Interfacial segregation and embrittlement in liquid-phase sintered tungsten alloys

Abstract

When tungsten-rich W-Ni-Cu or W-Ni-Fe alloys are liquid-phase sintered the resulting microstructure consists of a continuous network of spheroidal tungsten single crystals embedded in a ductile f.c.c. Ni—Cu—W or Ni—Fe—W matrix. The mechanical properties of these particulate composites are controlled primarily by the relative strengths of the phases present and by the strengths of the interfaces developed between them. The impact strength of conventionally prepared material furnace-cooled from the sintering temperature (1430-1470 °C) may be approximately doubled by reheating to temperatures in the range 1150—1350 °C for 1—2 h and water quenching. Both optical and transmission electron microscopies have failed to reveal any significant change in microstructure accompanying this solution treatment and it seems likely that the inherent strengths of the tungsten—matrix and tungsten-tungsten interfaces are of major importance in controlling the impact properties.
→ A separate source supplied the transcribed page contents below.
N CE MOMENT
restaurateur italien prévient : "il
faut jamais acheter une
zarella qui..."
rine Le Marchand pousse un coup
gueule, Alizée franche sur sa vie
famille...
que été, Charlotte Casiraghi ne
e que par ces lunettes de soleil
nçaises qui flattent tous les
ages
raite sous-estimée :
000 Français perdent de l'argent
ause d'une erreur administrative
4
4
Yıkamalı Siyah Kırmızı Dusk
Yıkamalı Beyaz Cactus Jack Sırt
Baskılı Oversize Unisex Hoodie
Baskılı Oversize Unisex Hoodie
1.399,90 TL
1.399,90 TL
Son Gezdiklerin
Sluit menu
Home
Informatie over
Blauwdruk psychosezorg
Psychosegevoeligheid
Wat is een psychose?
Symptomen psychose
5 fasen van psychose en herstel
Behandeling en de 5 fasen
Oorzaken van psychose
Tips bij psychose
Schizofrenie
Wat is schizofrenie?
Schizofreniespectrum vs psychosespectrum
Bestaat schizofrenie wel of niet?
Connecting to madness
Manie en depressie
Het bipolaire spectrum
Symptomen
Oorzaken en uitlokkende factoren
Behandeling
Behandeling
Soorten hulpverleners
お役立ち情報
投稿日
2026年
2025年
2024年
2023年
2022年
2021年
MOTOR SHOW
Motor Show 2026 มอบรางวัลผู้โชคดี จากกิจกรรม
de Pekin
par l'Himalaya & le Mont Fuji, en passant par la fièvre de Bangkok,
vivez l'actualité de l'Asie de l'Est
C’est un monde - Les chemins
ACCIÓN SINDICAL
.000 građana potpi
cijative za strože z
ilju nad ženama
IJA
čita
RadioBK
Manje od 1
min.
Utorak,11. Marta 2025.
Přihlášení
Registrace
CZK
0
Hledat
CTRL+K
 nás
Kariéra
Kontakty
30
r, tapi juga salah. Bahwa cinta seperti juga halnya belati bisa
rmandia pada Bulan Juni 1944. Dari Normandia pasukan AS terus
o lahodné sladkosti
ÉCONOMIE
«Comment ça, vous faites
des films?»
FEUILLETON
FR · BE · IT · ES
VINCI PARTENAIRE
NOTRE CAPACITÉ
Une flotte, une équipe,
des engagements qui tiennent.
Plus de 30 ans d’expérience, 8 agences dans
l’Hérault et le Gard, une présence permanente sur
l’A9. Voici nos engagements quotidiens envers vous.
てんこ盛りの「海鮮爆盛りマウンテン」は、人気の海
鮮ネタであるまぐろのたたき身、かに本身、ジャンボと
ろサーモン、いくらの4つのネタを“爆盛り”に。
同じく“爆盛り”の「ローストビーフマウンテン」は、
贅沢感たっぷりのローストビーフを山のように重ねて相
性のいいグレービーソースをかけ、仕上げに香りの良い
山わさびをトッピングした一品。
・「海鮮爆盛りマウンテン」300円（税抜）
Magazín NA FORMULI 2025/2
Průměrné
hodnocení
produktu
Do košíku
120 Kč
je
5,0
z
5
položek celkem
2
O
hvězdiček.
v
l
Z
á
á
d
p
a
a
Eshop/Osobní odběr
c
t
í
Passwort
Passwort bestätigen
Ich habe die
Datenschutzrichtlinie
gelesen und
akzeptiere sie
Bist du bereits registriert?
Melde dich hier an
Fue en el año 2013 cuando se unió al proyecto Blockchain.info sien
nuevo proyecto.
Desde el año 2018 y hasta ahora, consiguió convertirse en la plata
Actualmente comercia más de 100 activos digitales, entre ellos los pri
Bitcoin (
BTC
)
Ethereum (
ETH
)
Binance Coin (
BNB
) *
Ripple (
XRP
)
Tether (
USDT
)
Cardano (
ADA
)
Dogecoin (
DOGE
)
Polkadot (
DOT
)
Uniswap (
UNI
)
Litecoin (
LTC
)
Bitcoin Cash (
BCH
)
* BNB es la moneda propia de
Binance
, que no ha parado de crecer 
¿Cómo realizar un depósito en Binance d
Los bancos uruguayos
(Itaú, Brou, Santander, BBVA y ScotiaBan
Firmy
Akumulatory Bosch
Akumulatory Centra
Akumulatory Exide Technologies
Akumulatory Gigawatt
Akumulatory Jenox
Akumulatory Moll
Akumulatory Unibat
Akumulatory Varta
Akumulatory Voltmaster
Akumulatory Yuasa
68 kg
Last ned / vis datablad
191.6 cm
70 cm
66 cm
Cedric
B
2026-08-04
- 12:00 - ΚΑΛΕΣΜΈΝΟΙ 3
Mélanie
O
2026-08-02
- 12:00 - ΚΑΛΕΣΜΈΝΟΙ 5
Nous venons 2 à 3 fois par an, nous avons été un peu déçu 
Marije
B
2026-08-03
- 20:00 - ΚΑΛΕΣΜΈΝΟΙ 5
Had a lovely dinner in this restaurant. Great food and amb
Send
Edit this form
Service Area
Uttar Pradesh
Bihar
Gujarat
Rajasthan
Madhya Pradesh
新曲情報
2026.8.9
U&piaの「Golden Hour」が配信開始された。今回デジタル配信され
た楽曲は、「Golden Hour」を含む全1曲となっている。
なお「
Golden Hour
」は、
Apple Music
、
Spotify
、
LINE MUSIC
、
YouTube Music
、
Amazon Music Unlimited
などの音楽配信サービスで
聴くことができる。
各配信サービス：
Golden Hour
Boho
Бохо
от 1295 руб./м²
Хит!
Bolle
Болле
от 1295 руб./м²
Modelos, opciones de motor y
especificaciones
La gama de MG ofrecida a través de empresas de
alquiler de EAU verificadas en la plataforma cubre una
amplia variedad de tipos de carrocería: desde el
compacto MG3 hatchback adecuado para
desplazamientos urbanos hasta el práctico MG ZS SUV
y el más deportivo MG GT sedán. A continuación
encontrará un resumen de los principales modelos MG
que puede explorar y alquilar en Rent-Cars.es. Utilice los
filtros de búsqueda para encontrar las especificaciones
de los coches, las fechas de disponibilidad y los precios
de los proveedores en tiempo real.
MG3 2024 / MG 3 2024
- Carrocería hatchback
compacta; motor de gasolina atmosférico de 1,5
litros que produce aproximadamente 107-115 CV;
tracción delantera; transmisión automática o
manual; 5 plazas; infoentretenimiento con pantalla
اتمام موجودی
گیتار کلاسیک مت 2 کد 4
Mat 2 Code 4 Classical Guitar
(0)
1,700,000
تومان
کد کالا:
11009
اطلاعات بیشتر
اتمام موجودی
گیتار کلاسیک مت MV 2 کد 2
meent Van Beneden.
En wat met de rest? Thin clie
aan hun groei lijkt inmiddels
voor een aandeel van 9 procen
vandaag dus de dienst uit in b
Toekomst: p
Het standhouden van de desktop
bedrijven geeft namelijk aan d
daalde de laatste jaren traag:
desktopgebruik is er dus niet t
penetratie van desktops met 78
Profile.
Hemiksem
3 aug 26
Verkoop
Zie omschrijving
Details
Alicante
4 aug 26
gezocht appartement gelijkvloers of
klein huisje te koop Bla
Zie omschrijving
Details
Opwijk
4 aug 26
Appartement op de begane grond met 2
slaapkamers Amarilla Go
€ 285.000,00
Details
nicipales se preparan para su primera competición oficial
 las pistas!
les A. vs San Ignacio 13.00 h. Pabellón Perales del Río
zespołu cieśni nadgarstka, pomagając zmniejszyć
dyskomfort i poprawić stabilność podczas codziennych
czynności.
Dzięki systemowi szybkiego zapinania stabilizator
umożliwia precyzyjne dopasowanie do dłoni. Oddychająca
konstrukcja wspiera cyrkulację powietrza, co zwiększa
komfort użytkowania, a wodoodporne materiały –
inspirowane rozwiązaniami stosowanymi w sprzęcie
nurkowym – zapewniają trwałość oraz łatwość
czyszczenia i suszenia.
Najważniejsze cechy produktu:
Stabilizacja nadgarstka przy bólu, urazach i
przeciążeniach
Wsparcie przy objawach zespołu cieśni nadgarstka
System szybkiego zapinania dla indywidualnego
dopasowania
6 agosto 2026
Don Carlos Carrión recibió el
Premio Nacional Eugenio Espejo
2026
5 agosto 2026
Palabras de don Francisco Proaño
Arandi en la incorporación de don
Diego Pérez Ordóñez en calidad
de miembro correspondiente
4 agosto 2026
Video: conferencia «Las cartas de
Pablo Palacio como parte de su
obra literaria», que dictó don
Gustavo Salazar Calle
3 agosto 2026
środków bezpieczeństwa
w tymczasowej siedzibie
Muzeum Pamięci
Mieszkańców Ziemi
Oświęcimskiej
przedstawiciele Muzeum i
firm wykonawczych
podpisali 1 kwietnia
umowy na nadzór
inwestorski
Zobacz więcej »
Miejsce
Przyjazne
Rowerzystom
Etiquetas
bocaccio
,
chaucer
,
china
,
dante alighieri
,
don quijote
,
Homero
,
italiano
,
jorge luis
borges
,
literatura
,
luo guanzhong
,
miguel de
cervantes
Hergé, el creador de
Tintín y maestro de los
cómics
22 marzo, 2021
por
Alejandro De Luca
In brittle, furnace-cooled specimens fractured at ambient temperatures, failure occurs primarily along these interfaces and the fracture surfaces, particularly the areas of tungsten-tungsten impingement, have the smooth featureless appearance often associated with intergranular failure and commonly attributed to grain boundary segregation of impurity elements. The present study was thus initiated to investigate the possible contribution of interfacial segregation to the embrittlement of these alloys.